START Exercise inputs

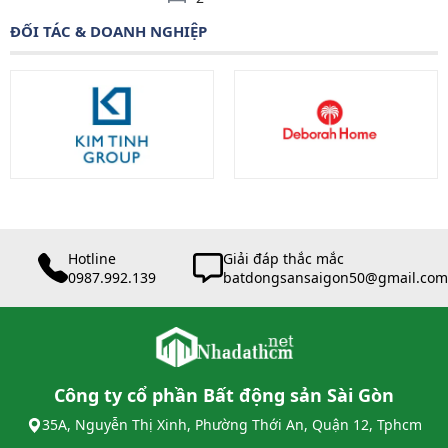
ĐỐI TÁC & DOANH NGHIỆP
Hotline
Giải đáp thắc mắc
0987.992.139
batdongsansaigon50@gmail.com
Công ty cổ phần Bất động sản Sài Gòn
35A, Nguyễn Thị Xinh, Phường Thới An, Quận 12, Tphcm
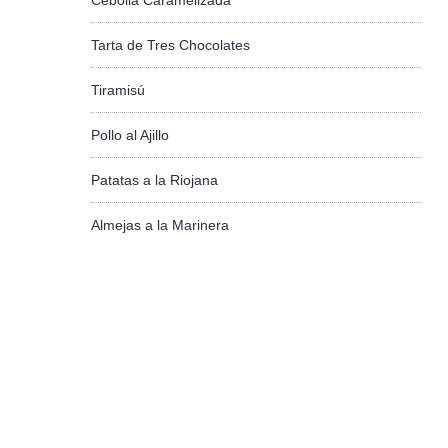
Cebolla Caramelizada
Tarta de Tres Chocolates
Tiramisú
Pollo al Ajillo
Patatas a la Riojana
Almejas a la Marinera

END Exercise inputs
START Exercise inputs

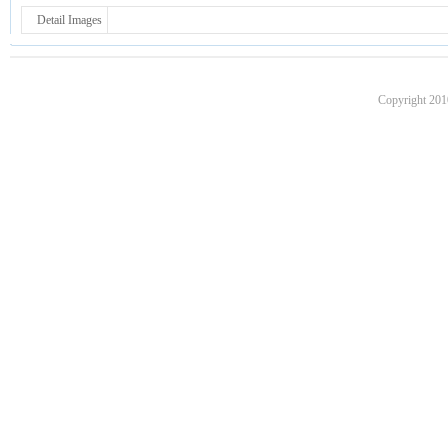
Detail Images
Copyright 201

END Exercise inputs

Goal of the exercise
Your answer should consist of the lines from the line with "Cebolla Caramelizada" to the line with "Almejas a la Marinera" above, repeated exactly, both ends included.

Written response
Cebolla Caramelizada
Tarta de Tres Chocolates
Tiramisú
Pollo al Ajillo
Patatas a la Riojana
Almejas a la Marinera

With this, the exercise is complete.